Luke 2 contains pretty much the whole of Jesus' childhood: the nativity, the presentation, the finding in the temple. It seemed, as I was reading, that there was a significant connection just begging to be made between that and the canonizations of Sts Louis and Zelie Martin this past Sunday... but I haven't been able to quite figure that connection out. 

"In His wisdom, God wanted it this way to remind us that the world is not our true home." – St Zelie Martin

How often Mary and Joseph must have been reminded of that! Scripture doesn't really tell us anything about Jesus as a child, apart from his being subject to his parents and advancing "in wisdom, and age, and grace before God and men." What a weighty responsibility Mary and Joseph were given, raising and teaching him. Little Bear and I were reading in his Pre-K religion book today about Jesus growing and learning just like him, but never doing anything wrong or sinful. What was it like, being His parents?

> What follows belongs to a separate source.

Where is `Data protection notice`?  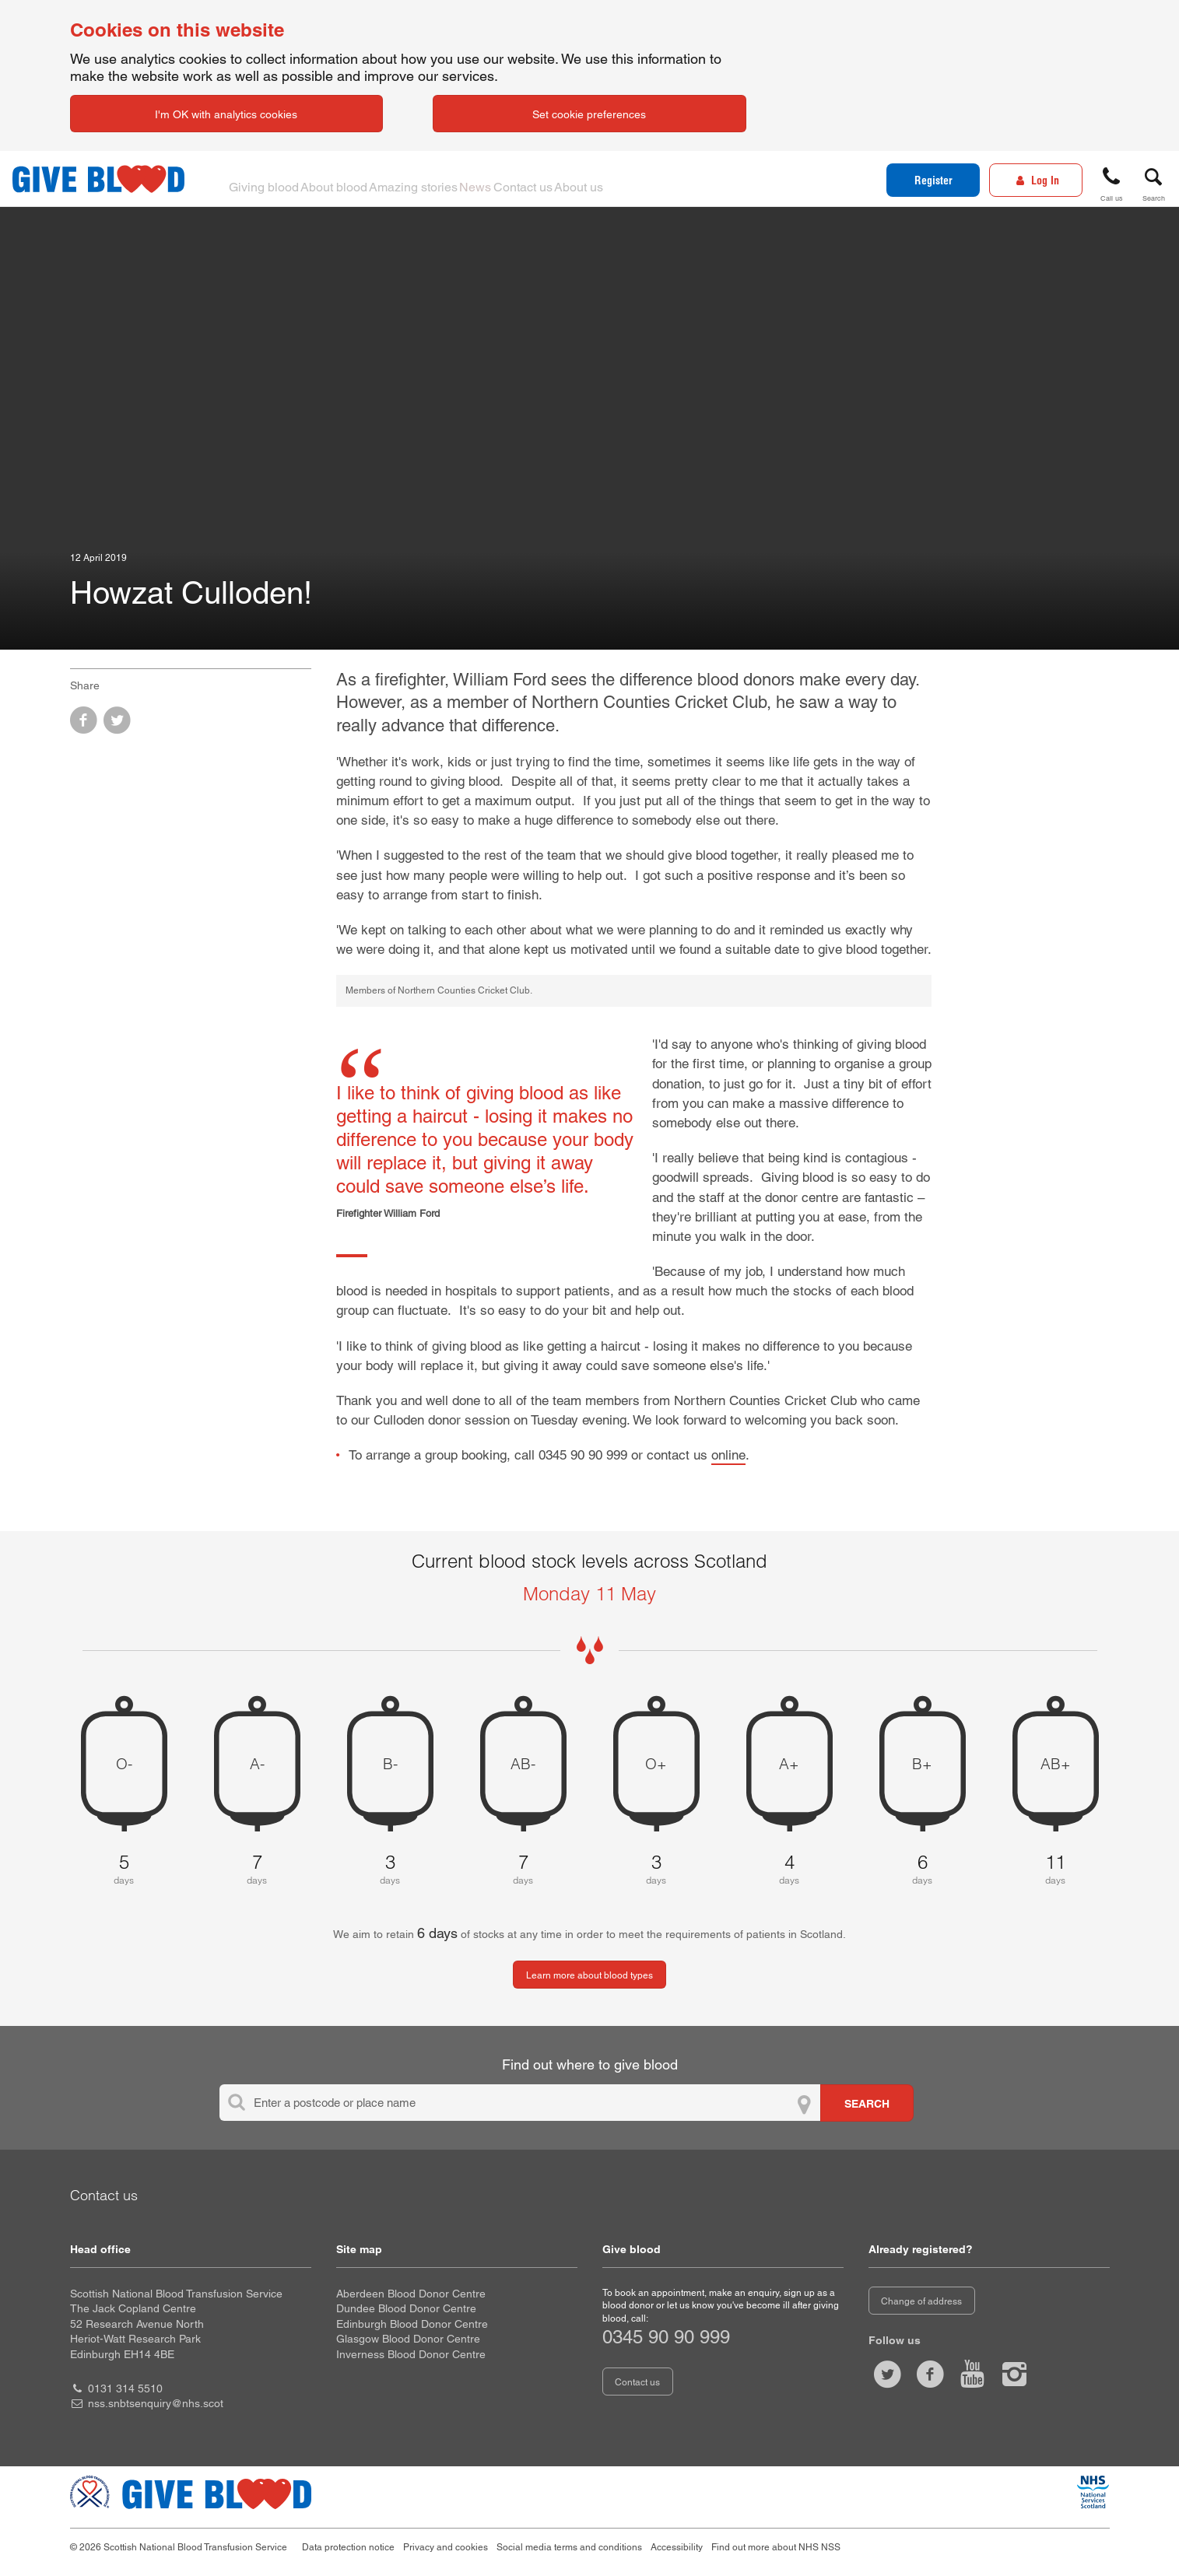 Data protection notice is located at coordinates (348, 2547).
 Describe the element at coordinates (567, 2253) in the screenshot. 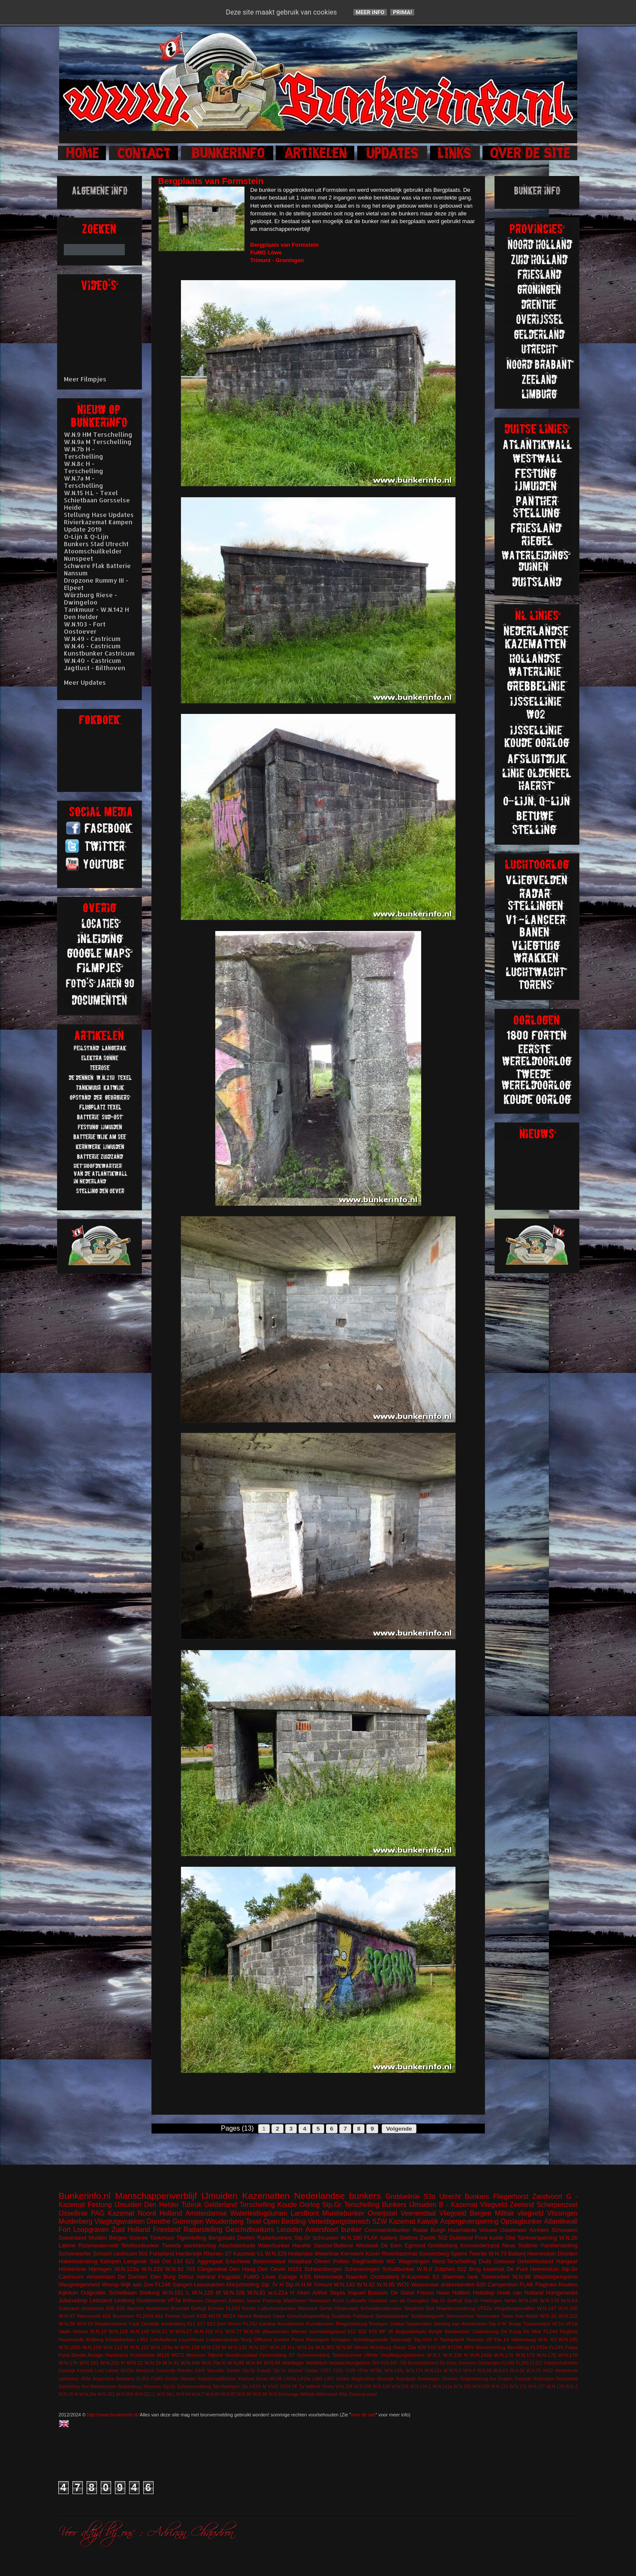 I see `Dronten` at that location.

It's our task, as parents, to do everything we can to bring our children to heaven, to raise saints. Sts Louis and Zelie Martin succeeded. I pray that we will; some days, that sounds like a frighteningly difficult-to-impossible job. But thinking about what was asked of Mary and Joseph, raising and teaching the Son of God, being the ones whom He obeyed as a child... wow. Humanly, that's a truly impossible task, but they weren't asked to do it on their own human strength; God gave them the graces they needed, just as He makes available to us the graces we need for the responsibilities He's entrusted to us.